Life update!

Happy CP Awareness Day to all my fellow cerebral palsy warriors out there! Since it’s a day for spreading awareness, why not share a little life update…

As my CP is mild, after being discharged from physiotherapy at a young age, I’ve always walked independently & confidently. My emotional issues have always outweighed the physical. But… as an adult, I’ve started to encounter more physical difficulties and insecurities on top of my pain.  

A few months ago, I found myself tripping a lot & losing my balance so much so that I had two falls in the space of a month. Thus, I feel very unstable & have to be very cautious when I’m walking alone – I have never felt this way before! 
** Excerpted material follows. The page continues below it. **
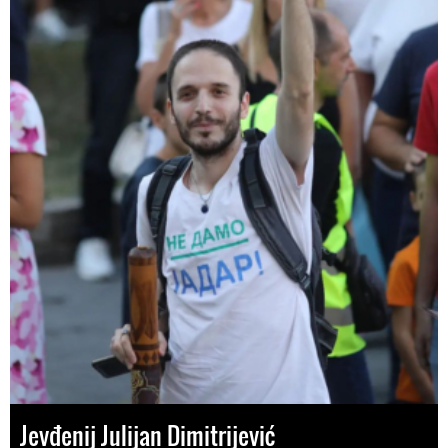
Jevđenij Julijan Dimitrijević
So I was fitted with an ankle brace due to my foot drop. Honestly, it’s great in that it helps me lift my foot up so I don’t trip but it is hard to come to terms with it all. As I’ve always said I consider myself lucky to have mild CP, but it is still difficult to manage emotionally and physically. When I wear my brace I am constantly reminded of the fact that I do need help and I’m not as physically fit as I would like to be. 
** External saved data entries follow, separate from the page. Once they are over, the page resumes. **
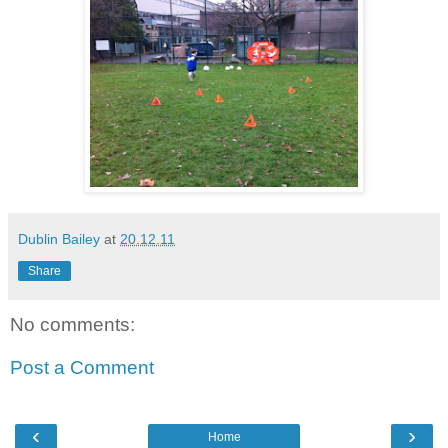
Dublin Bailey
at
20.12.11
Share
No comments:
Post a Comment
‹
›
Home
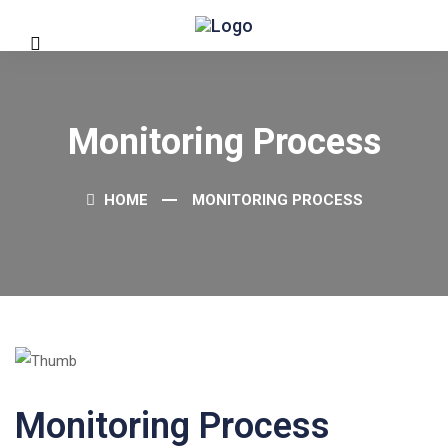
Monitoring Process
HOME
MONITORING PROCESS
Monitoring Process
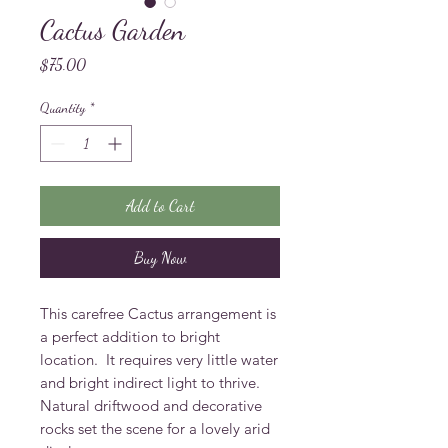
Cactus Garden
Price
$75.00
Quantity
*
Add to Cart
Buy Now
This carefree Cactus arrangement is 
a perfect addition to bright 
location.  It requires very little water 
and bright indirect light to thrive.  
Natural driftwood and decorative 
rocks set the scene for a lovely arid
Having to wear a splint in my mid 20s feels strange as I’ve never had to wear one during my childhood. Although I’m struggling to accept my new reality, I always remind myself that things could be worse. 

I’m slowly learning to take each day as it comes and some will be better than others. It’s ok not to be ok and having a great support system really helps during my difficult days. 

Would’ve never believed I’d come this far!

Two years ago I had many doubts about studying French at uni – even though it was my favorite subject. All these negative thoughts kept popping up and I was going through a hard time when it came to the oral component.

So I started seeing a speech therapist again to help me get through this barrier. We were working on the oral every week, building up towards the exam. This caused me so much stress that I decided I wasn’t going to do French and turned towards psychology.

But my teacher wasn’t happy with this. She spoke to me individually trying to change my mind. And the tears just didn’t stop… I thought it would be impossible to do it! She helped me see that uni could put special arrangements in place and that it could be done.

I always knew it would be a challenge but with the support of my family and professionals, I was determined to give it a go.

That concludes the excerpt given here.